-- Work required --
Your answer should consist of each line below that contains the string "variável".

========================

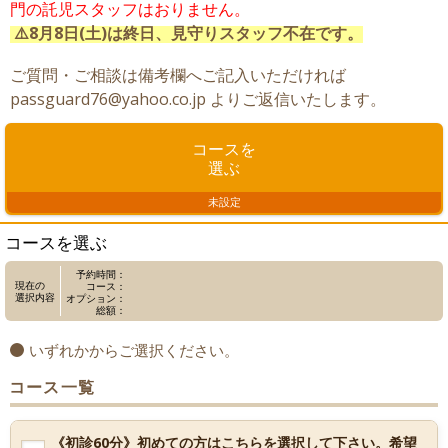
門の託児スタッフはおりません。
⚠️8月8日(土)は終日、見守りスタッフ不在です。
ご質問・ご相談は備考欄へご記入いただければ
passguard76@yahoo.co.jp よりご返信いたします。
コースを
選ぶ
未設定
コースを選ぶ
予約時間：
現在の
コース：
選択内容
オプション：
総額：
いずれかからご選択ください。
コース一覧
《初診60分》初めての方はこちらを選択して下さい。希望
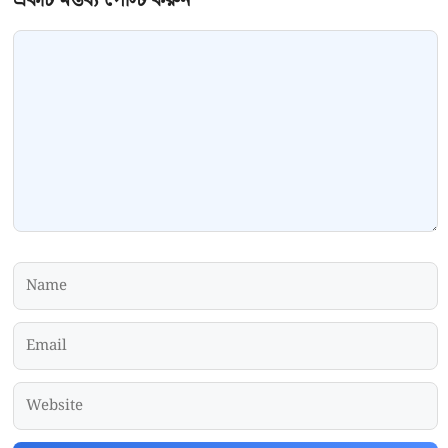
Comment
Name
Email
Website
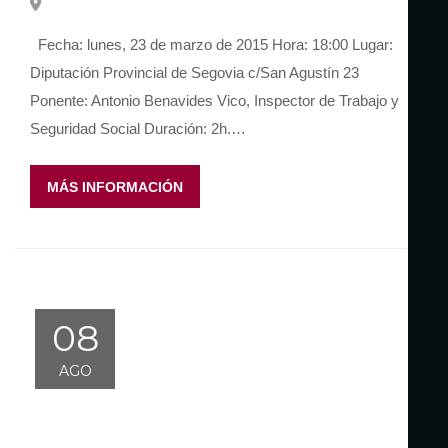
Fecha: lunes, 23 de marzo de 2015 Hora: 18:00 Lugar:
Diputación Provincial de Segovia c/San Agustín 23
Ponente: Antonio Benavides Vico, Inspector de Trabajo y
Seguridad Social Duración: 2h.…
MÁS INFORMACIÓN
08
AGO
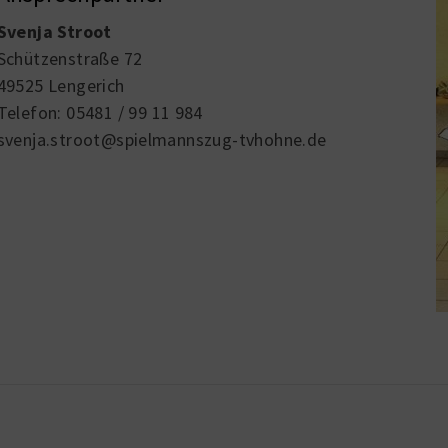
Svenja Stroot
Schützenstraße 72
49525 Lengerich
Telefon: 05481 / 99 11 984
svenja.stroot@spielmannszug-tvhohne.de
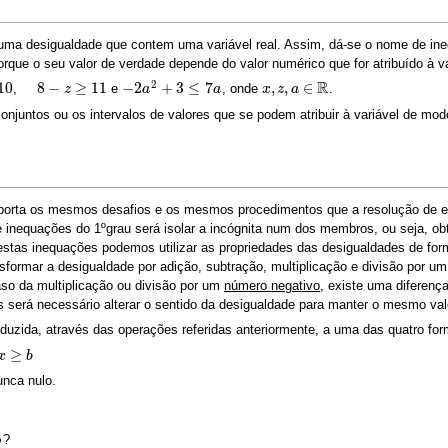
uma desigualdade que contem uma variável real. Assim, dá-se o nome de ineq
porque o seu valor de verdade depende do valor numérico que for atribuído à va
R
2
10
8
−
≥
11
−
2
+
3
≤
7
,
,
∈
,
e
, onde
.
8
−
z
≥
11
z
−
2
a
a
2
+
3
≤
7
a
a
x
x
,
z
z
,
a
∈
a
R
njuntos ou os intervalos de valores que se podem atribuir à variável de modo
porta os mesmos desafios e os mesmos procedimentos que a resolução de e
de inequações do 1ºgrau será isolar a incógnita num dos membros, ou seja, ob
estas inequações podemos utilizar as propriedades das desigualdades de for
sformar a desigualdade por adição, subtração, multiplicação e divisão por u
so da multiplicação ou divisão por um
número negativo
, existe uma diferenç
 será necessário alterar o sentido da desigualdade para manter o mesmo val
duzida, através das operações referidas anteriormente, a uma das quatro fo
≥
b
x
b
unca nulo.
5
?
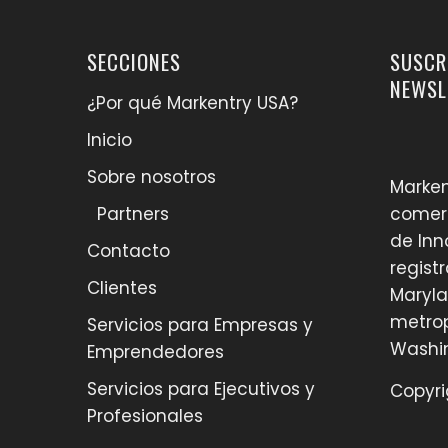
SECCIONES
SUSCR
NEWSL
¿Por qué Markentry USA?
Inicio
Sobre nosotros
Marken
Partners
comerc
de Inn
Contacto
regist
Clientes
Maryla
metrop
Servicios para Empresas y
Washi
Emprendedores
Servicios para Ejecutivos y
Copyri
Profesionales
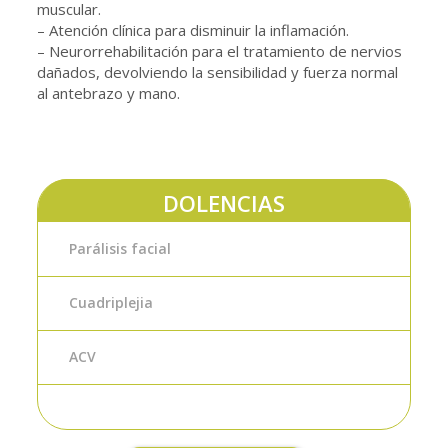
muscular.
–
Atención clínica para disminuir la inflamación.
–
Neurorrehabilitación para el tratamiento de nervios
dañados, devolviendo la sensibilidad y fuerza normal
al antebrazo y mano.
DOLENCIAS
Parálisis facial
Cuadriplejia
ACV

========================

-- Result of the exercise --
uma desigualdade que contem uma variável real. Assim, dá-se o nome de ineq
njuntos ou os intervalos de valores que se podem atribuir à variável de modo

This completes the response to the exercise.